佐野黒から揚げ、市民に好評 第3のB級グルメ期待 PR名刺作成、市長トップセールスも 栃木

 
店頭ではチラシを貼り、「佐野黒から揚げ」をPRしている=佐野市赤見町、「からあげ屋チキン坊」(川岸等撮影)

 佐野らーめん、いもフライに次ぐ第3の佐野B級グルメとして期待される鶏の唐揚げ「佐野黒から揚げ」が、市民らの間で好評だ。市内8店舗で市販されて約1カ月、ソース味の目新しさもあって、イベントで品切れ、店頭でも予想以上の売れ行きになっている。市はPR用名刺を作成し、岡部正英市長自ら市外にもトップセールスに乗り出す。(川岸等)
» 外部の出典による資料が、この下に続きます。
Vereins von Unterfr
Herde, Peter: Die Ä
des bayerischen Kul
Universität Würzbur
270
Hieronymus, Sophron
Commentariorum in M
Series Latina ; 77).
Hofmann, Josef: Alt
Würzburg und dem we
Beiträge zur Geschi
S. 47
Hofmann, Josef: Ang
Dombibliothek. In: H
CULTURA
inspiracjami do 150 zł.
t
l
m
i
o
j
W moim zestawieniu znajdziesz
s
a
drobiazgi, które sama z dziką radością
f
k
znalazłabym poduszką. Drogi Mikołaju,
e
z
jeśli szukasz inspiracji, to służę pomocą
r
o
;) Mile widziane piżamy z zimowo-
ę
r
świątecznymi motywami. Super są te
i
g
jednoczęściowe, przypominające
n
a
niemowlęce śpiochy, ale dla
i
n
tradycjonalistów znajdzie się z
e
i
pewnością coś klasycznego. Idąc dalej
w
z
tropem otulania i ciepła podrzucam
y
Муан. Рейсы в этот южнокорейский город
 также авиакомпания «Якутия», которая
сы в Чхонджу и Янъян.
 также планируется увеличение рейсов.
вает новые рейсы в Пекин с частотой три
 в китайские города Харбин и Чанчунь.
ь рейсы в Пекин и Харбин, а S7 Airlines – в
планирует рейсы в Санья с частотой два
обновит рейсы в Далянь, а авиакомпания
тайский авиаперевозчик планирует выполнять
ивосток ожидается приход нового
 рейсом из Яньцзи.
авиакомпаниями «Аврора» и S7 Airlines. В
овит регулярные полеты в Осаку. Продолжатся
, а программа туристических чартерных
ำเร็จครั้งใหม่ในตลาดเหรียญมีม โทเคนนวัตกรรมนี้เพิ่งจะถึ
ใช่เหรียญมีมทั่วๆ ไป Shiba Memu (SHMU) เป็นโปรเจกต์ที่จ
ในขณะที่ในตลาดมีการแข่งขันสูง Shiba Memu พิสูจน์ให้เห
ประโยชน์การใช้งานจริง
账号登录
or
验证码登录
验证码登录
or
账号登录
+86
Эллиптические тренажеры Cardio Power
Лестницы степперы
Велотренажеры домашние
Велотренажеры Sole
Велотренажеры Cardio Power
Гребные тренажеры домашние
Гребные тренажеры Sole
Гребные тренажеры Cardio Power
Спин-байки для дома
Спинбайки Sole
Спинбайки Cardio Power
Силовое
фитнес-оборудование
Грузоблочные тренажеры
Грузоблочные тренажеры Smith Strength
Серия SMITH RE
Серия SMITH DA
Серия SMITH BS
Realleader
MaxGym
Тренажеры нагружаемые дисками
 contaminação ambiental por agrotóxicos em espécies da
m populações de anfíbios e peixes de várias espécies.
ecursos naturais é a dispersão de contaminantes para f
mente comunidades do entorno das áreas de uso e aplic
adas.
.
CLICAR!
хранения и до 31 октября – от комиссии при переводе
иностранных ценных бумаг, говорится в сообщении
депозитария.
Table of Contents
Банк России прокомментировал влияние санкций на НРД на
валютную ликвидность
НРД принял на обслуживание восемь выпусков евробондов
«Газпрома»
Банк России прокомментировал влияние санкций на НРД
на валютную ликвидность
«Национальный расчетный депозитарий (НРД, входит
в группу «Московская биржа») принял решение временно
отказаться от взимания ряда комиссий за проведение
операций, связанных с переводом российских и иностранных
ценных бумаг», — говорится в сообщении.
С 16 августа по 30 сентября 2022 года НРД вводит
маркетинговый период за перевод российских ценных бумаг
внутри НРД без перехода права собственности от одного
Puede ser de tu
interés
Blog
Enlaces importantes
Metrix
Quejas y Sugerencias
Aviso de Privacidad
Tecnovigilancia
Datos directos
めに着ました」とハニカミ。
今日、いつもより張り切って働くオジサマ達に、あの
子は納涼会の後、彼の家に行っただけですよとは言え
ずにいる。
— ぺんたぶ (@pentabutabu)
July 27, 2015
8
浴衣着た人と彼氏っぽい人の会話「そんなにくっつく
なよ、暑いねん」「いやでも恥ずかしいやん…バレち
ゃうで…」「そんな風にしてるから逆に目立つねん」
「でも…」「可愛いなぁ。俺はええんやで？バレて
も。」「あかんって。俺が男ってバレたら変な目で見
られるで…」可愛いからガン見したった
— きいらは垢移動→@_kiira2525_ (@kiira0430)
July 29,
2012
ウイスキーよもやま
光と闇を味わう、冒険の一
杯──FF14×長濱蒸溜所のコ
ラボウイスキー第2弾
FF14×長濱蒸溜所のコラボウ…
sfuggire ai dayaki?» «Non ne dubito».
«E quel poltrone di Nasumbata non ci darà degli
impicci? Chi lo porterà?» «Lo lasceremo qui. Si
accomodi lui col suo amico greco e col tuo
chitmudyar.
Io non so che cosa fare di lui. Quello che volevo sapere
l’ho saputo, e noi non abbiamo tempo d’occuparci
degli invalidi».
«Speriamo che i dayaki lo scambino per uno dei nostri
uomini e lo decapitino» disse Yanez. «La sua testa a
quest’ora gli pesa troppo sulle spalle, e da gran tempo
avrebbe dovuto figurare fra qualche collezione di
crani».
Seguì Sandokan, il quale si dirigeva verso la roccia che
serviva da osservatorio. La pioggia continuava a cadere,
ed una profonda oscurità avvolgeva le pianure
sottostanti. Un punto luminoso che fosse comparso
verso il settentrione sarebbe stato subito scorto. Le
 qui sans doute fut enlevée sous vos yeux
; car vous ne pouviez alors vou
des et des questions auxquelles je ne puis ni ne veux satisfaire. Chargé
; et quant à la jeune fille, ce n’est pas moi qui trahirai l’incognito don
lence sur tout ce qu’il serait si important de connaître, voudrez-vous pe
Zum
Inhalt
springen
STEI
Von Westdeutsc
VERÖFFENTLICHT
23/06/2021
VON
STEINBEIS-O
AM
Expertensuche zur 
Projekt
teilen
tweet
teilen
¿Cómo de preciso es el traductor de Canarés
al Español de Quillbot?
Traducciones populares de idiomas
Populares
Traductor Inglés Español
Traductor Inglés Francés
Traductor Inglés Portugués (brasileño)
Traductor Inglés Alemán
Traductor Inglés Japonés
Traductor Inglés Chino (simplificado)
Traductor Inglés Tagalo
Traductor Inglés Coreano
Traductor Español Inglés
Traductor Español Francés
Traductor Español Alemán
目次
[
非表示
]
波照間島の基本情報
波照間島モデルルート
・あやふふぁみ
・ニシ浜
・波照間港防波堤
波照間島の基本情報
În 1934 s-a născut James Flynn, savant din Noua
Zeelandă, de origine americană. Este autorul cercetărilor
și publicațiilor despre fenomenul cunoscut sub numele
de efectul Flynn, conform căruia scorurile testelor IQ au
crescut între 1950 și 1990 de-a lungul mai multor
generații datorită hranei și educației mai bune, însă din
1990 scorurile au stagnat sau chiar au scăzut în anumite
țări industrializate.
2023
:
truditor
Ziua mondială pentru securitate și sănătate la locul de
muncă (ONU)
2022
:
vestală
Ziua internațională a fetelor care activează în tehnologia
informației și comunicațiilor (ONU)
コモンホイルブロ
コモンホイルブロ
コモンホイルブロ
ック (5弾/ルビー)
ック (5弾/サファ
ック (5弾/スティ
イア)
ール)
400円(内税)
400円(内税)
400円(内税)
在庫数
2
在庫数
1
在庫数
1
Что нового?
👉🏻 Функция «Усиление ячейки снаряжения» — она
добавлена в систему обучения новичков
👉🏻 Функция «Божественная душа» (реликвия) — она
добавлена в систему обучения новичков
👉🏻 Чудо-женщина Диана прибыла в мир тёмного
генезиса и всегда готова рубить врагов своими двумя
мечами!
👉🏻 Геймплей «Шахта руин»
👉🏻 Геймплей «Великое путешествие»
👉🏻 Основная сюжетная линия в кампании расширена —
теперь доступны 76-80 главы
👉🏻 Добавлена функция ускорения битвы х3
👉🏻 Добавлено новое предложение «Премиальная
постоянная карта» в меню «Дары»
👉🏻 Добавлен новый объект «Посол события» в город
 黒から揚げは同市の父親グループ「パパプロe街(いーまち)佐野奉行所」が市の意向を受け、地方創生の一環で、地元の高校などの作ったソースを使用して開発。しょうゆ味が一般的なため、新奇性も手伝い、「ソース味もいける」などと評判となり、商品化されることとなった。

 ブランド化のためソース味、スパイシーなどの5項目の基準を満たした店舗に認定証を配布し、8月1日前後から市内の唐揚げ店、居酒屋など8店舗で販売。「おやつの店ぴのや」(同市若松町)では唐揚げといもフライをパックした「さのさのセット」を売り出したところ、部活動帰りの中高校生、主婦らの間で「ソース味がやみつきになる」などと受けている。女将(おかみ)の篠原さなえさん(45)は「毎日、仕込みに大忙し」とうれしい悲鳴。

 唐揚げ専門店「からあげ屋チキン坊」(同市赤見町)では今月中旬、市内最大のイベント「さの秀郷まつり」に出店し、仕込んだ分の唐揚げが閉店時間前に完売。店頭でも「子供から大人まで人気」で、足利市内の店舗でも売り出すことになった。

 予想以上の反響を受け、市は今秋のラグビー、クリケットなどのスポーツイベントでも各店舗に出店を要請。また佐野黒から揚げをPRする名刺を作成し、岡部市長らが積極的に配布することにした。岡部市長は「佐野を代表するB級グルメとして育てたい。内外に浸透するよう自ら奔走し、PRしていく」と意欲を見せている。